- EXERCISE: Lines in the listing below that include the word "hustle" need to be copied.

- DATA FOR THE TASK:
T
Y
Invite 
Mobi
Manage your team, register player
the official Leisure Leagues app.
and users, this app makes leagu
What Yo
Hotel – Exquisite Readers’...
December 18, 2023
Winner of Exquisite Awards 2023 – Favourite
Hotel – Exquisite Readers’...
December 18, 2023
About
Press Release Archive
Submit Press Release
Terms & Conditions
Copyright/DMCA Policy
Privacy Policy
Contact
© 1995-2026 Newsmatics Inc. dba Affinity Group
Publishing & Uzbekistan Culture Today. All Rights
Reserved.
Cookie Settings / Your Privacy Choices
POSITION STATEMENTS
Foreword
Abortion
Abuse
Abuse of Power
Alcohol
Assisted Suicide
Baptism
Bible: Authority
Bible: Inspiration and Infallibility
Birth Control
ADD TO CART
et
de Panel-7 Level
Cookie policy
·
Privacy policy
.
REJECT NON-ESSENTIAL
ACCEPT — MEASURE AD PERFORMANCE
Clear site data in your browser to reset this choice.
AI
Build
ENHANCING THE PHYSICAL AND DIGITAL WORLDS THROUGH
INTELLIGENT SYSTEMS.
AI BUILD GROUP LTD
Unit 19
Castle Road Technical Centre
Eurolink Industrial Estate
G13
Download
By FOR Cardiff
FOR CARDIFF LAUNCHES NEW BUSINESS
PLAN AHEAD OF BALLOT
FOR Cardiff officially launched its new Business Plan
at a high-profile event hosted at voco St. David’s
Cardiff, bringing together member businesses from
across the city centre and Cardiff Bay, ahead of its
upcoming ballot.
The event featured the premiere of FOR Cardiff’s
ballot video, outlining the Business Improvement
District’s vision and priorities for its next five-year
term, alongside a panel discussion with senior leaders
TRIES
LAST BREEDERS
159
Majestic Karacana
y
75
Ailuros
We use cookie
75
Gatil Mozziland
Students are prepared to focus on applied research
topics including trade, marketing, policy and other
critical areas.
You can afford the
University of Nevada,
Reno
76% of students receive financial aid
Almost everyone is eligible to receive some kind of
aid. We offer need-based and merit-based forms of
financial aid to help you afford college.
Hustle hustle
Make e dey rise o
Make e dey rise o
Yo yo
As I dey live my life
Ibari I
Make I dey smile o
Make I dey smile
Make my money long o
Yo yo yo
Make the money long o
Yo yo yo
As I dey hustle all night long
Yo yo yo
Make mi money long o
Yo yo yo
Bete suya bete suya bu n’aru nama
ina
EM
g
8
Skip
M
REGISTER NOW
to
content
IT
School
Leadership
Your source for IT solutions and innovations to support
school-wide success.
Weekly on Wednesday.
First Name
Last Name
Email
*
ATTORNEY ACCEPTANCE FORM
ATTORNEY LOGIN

- RESULT OF THE TASK:
Hustle hustle
As I dey hustle all night long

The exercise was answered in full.